The AP and The Philadelphia Inquirer petitioned a federal judge to unseal the case. Federal prosecutors did not oppose the request, and the judge agreed, paving the way for Thursday’s release of documents.
“I have probable cause to believe that a significant cache of gold is secreted in the underground cave” in Dent’s Run, holding “one or more tons” belonging to the U.S. government, wrote Jacob Archer of the FBI’s art crime team in Philadelphia.
Archer told the judge he needed a seizure warrant because he feared that if the federal government sought permission from the Pennsylvania Department of Natural Resources to excavate the site, the state would claim the gold for itself.
“I am concerned that, even if DCNR gave initial consent for the FBI to excavate the cache of gold secreted at the Dent’s Run Site, that consent could be revoked before the FBI recovered the United States property, with the result of DCNR unlawfully claiming that that cache of gold is abandoned property and, thus, belongs to the Commonwealth of Pennsylvania,” the affidavit said.

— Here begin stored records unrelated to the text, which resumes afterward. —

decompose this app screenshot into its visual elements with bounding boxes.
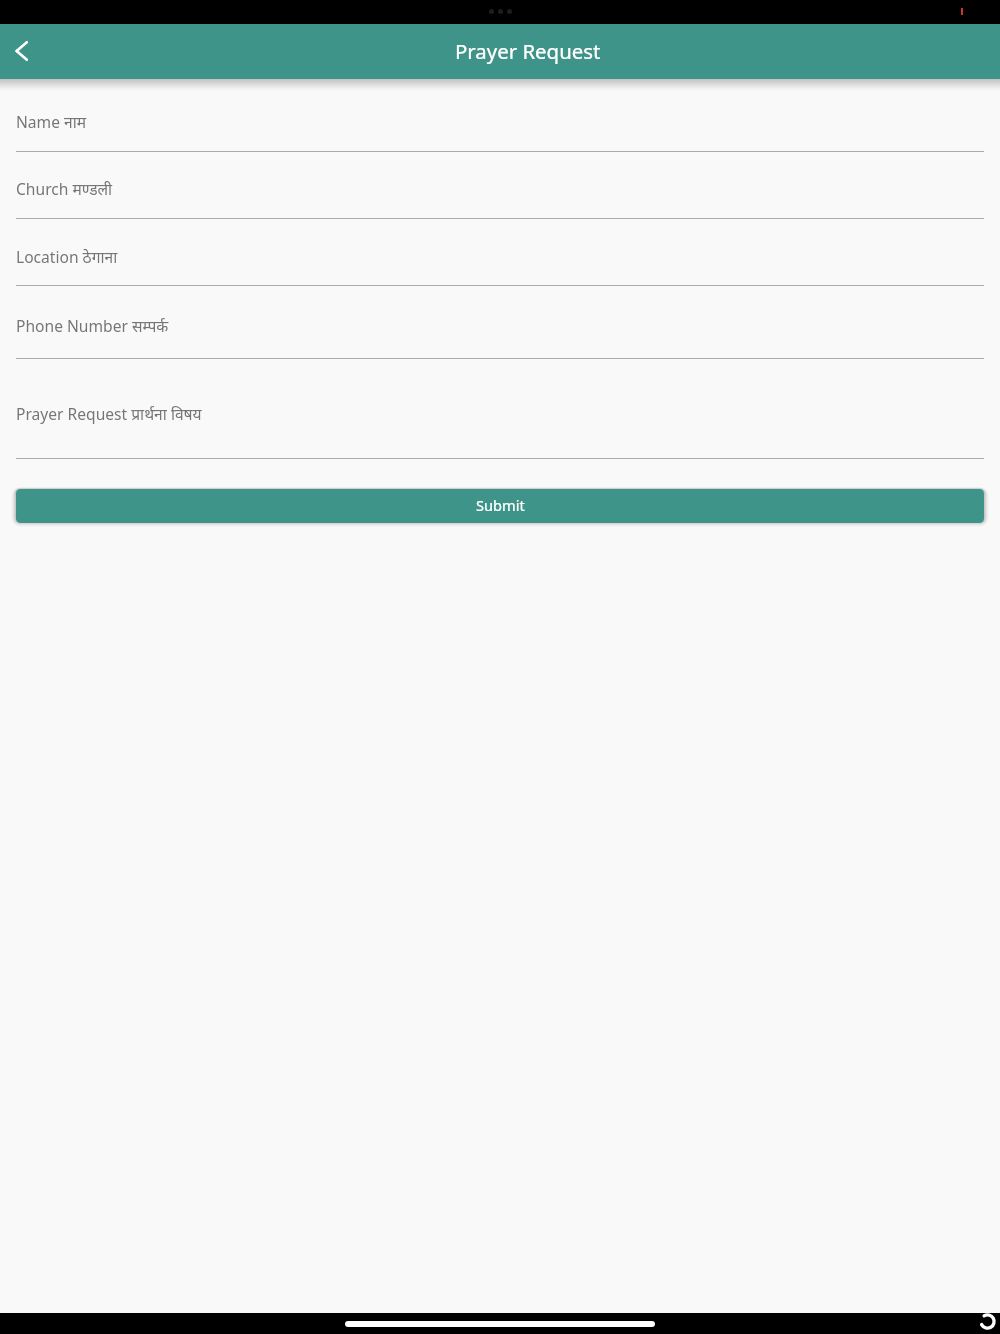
staticText: Church मण्डली: [16, 178, 113, 199]
button[interactable]: Prayer Request प्रार्थना विषय: [0, 403, 1000, 458]
button[interactable]: Name नाम: [0, 111, 1000, 151]
staticText: Location ठेगाना: [16, 246, 118, 267]
staticText: Prayer Request प्रार्थना विषय: [16, 403, 202, 424]
button[interactable]: Church मण्डली: [0, 178, 1000, 218]
button[interactable]: Back: [1, 29, 45, 73]
button[interactable]: Rotate screen: [978, 1313, 1000, 1334]
button[interactable]: Submit: [16, 489, 984, 523]
staticText: Submit: [476, 495, 525, 515]
staticText: Name नाम: [16, 111, 87, 132]
button[interactable]: Location ठेगाना: [0, 246, 1000, 286]
button[interactable]: Home: [345, 1313, 655, 1334]
button[interactable]: Phone Number सम्पर्क: [0, 315, 1000, 359]
staticText: Prayer Request: [455, 37, 601, 65]
staticText: Phone Number सम्पर्क: [16, 315, 169, 336]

Additionally, Archer said, a legislative staffer who said he was acting on behalf of others in state government had met with the treasure hunters who identified the likely site and “corruptly” offered to get them a permit to dig “in return for three bars of gold or ten percent” of whatever the treasure hunters recovered.
No one has been charged in connection with the case, and federal prosecutors say they consider the matter closed.
The FBI had long refused to explain exactly why it went digging on state-owned land in Elk County in March 2018, saying only in written statements over the years that agents were there for a court-authorized excavation of “what evidence suggested may have been a cultural heritage site.”
According to the affidavit, the FBI based its request for a seizure warrant partly on work done by a father-son pair of treasure hunters who had made hundreds of trips to the area. The duo told authorities they believed they had found the location of the fabled Union gold, which, according to legend, was either lost or stolen on its way to the U.S. Mint in 1863.
After meeting with the treasure hunters in early 2018, the FBI brought in a contractor with more sophisticated instruments. The contractor detected an underground mass that weighed up to nine tons and had the density of gold, the affidavit said.
That amount of gold would be worth hundreds of millions of dollars.
Archer wrote that he also spoke with a journalist who had done extensive research on a Civil War-era group called the Knights of the Golden Circle. The KGC, Archer wrote, was a secret society of Confederate sympathizers that had purportedly “buried secret caches of weapons, coins, and gold and silver bullion, much of which was stolen from robberies of banks, trains carrying payroll of the Union Army during the Civil War and from northern army military posts, in southern, western and northern states.”
Archer said that a turtle carving found on a rock near the proposed dig site was “very likely … a KGC marker for that site.”
Archer wasn’t able to confirm the U.S. Mint had actually missed any expected shipments of gold because the Mint did not have records for the Civil War period, the affidavit said.
Dennis and Kem Parada, co-owners of the treasure-hunting outfit Finders Keepers, have said they believe the FBI found gold at the site and have pursued legal action to get more information.
The FBI assertion of an empty hole is “insulting all the credible people who did this kind of work,” Dennis Parada previously told the AP. “It was a slap in the face, really, to think all these people could make that kind of mistake.”